Douglas McGrath brings a ritzy elegance to his take on Truman Capote.

The Bad

Ultimately this movie didn't engage me in the way that the other Capote film did.

Director Douglas McGrath has a created a solid if ultimately not as interesting take on Truman Capote with his film Infamous. Covering almost all of the same ground that the much ballyhooed Capote did a year before, this story sees Truman (here embodied by Toby Jones) get wrapped up in the story of a family slain in Kansas. He goes out to where these events happened and sticks out like a sore thumb in this once peaceful town.

Eventually, Truman begins talking to the people convicted of this heinous act and he even develops a relationship with one of them. (This film takes that relationship a little bit further than it was taken in Capote.) What eventually happens is Truman lets his personal life get too involved with his work, and this is only a problem because they become indistinguishable. In the end, Truman ultimately gave in to telling a good story, as opposed to caring about another human being, and Infamous chronicles this literary masters downfall.

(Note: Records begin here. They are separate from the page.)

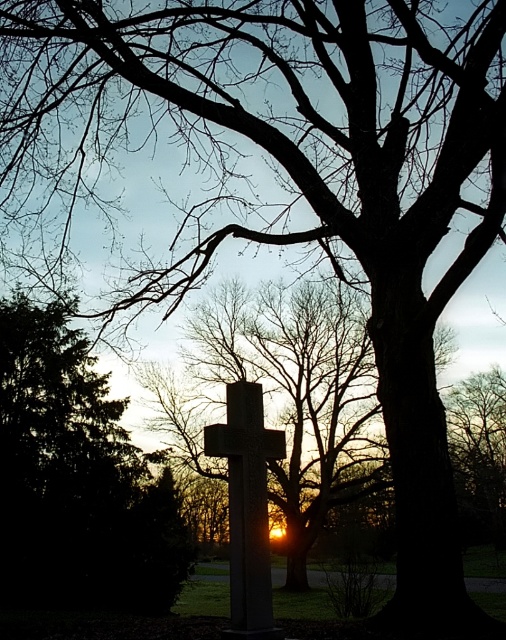 Which of these two, green leafy tree at left or smooth stone cross at center, stands taller?

smooth stone cross at center is taller.

Between point (30, 529) and point (270, 589), which one is positioned in front?

Point (270, 589) is more forward.

You are a GUI agent. You are given a task and a screenshot of the screen. Output one action in this format:
    pyautogui.click(x=<x>, y=<y>)
    Task: Click on the green leafy tree at left
    The width and height of the screenshot is (506, 640).
    Given the screenshot: What is the action you would take?
    pyautogui.click(x=76, y=480)

Where is `green leafy tree at left`? green leafy tree at left is located at coordinates (76, 480).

Screenwriter/Director Douglas McGrath handles the commentary duties on this DVD, and I have to say, talk about a blowhard. This track was almost painful to listen to. McGrath speaks in such a structured, definitive cadence that it seems like every word he says is law. It makes merely listening to his voice a daunting proposition. Taking an almost film studies approach, McGrath discusses what he wanted to accomplish with each scene, how he was trying to lull the audience into this world (believe me he does that, but not in the way he'd probably hoped) and he also discusses the rehearsal process. In fairness this isn't all bad. McGrath gives some insights into how much the crimes bothered Truman, and he also points how Capote wasn't monkish in his writing habits, and that dining out was a big part of who he was.


Widescreen Version presented in a "matted" widescreen format preserving the aspect ratio of it's original theatrical exhibition. Enhanced for widescreen TVs. Infamous as a movie is bigger and has many more production values (and characters) than Capote . The fact that this film focuses so heavily on the New York high life also means that a pretty penny had to be spent to pull that off. This film is looser and filled with a lot more characters, and on DVD it plays quite nicely. It seems like it has been compressed so as to give this movie a stern feel, but not make the images seem overcooked.

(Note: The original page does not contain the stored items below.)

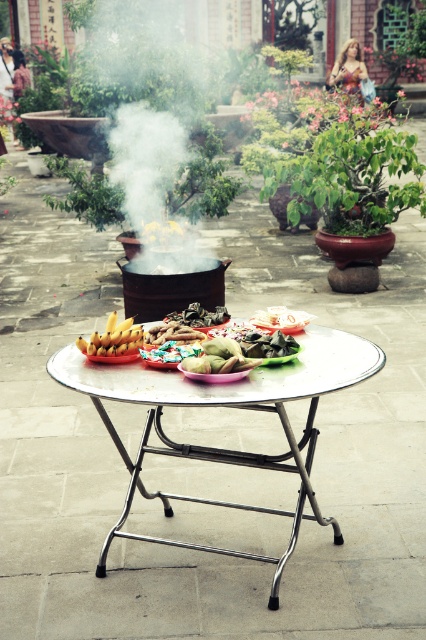 Describe the element at coordinates (258, 340) in the screenshot. I see `green matte food at center` at that location.

Identify the location of green matte food at center. This screenshot has width=426, height=640. (258, 340).

Is matte brown paper at center thinner than shiny metallic candy at center?

Incorrect, matte brown paper at center's width is not less than shiny metallic candy at center's.

Is matte brown paper at center positioned in front of shiny metallic candy at center?

No, it is behind shiny metallic candy at center.

In order to click on matte brown paper at center in this screenshot , I will do `click(281, 317)`.

Which is more to the right, metallic silver table at center or green matte vegetable at center?

metallic silver table at center

From the picture: Which of these two, metallic silver table at center or green matte vegetable at center, stands taller?

metallic silver table at center

What do you see at coordinates (226, 406) in the screenshot? The image size is (426, 640). I see `metallic silver table at center` at bounding box center [226, 406].

Where is `metallic silver table at center`? metallic silver table at center is located at coordinates (226, 406). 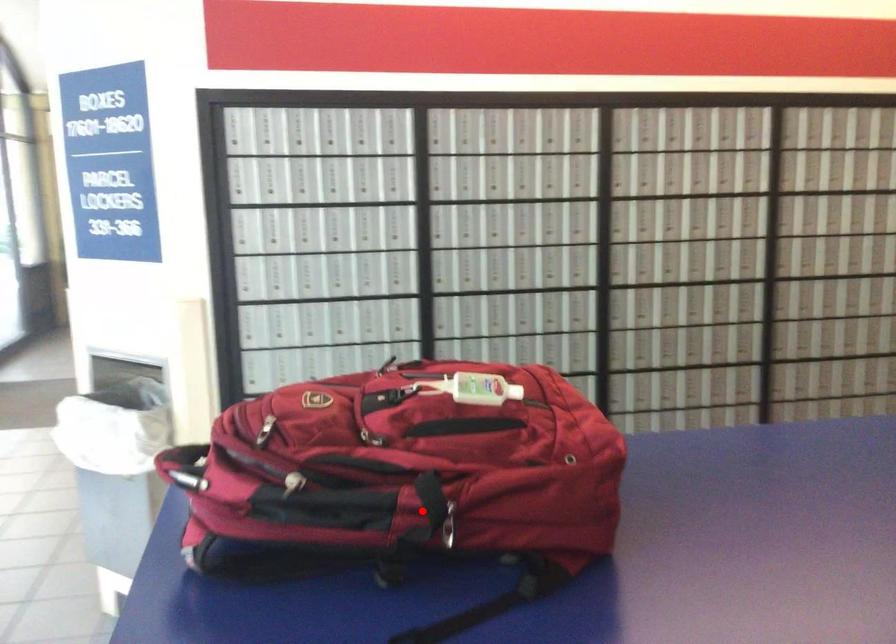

Dolby Digital. English: Dolby Surround 5.1. Close Captioned. If you can get passed Toby Jones annoying voicing of this character (Philip Seymour Hoffman wasn't nearly this insufferable), you will find that the audio, mixed in with the music is actually quite pleasant. As I have mentioned, Infamous goes for the more ritzier aspects of who Truman Capote was, and because of that the soundtrack and the visuals in this movie have more to do than they did in the other film.


Toby Jones, Daniel Craig and Sandra Bullock are all given time on this front cover layout. They have even juxtaposed the New York skyline against a Kansas one. The back cover features multiple shots of this varied cast, a critic's quote, a Special Features listing, a description of this film, a cast list and technical specs. Sadly, there really isn't anything about this cover (or even this movie) that makes it stand out.

Final Word

As I watched this film, I couldn't help but wonder if I might have enjoyed it more if it had been released before Capote. Sadly, this isn't something I will ever know, but watching this movie I felt almost bad for everyone involved in this film. Douglas McGrath and the rest of the cast can try and spin the story any way they want, the reality is that this is almost the exact same movie as the one that came before it. In fact, I am almost amazed that Warner Bros. didn't simply dump it on DVD. They released this film in theaters but it just plays like a retread of something that was released only a short time ago.

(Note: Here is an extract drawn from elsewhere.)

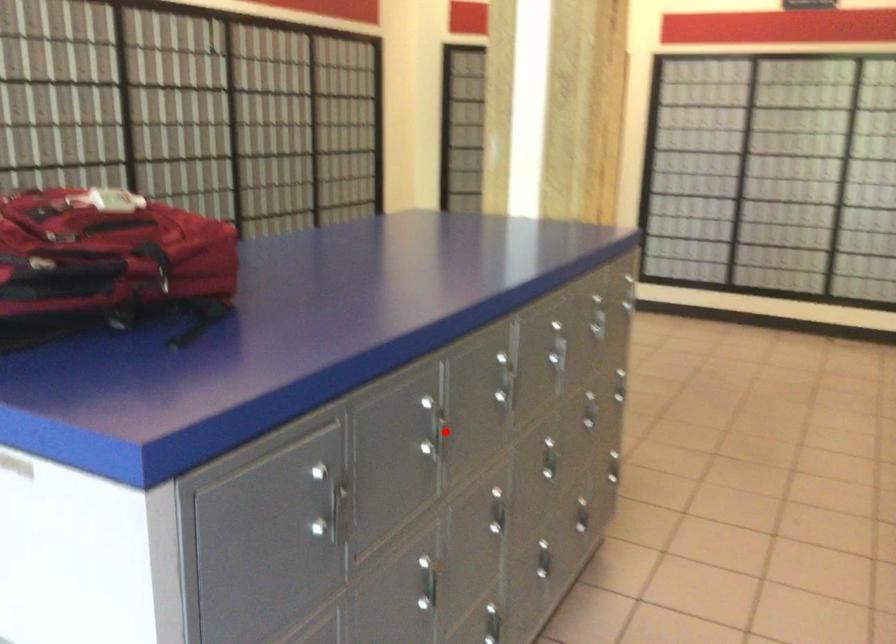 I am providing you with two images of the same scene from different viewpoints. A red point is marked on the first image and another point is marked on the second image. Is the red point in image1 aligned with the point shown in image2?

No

McGrath tried to spin this film as one that looks at the nightlife of New York and Truman Capote. He really seemed to believe that he was going deeper into this story, and perhaps he was, but he just got beaten to the punch by what plays as a virtual carbon copy of the Truman Capote story. Unless you have some zest to repeat your viewing experience, you certainly won't miss anything skipping over Infamous.

Infamous was released September 11, 2006.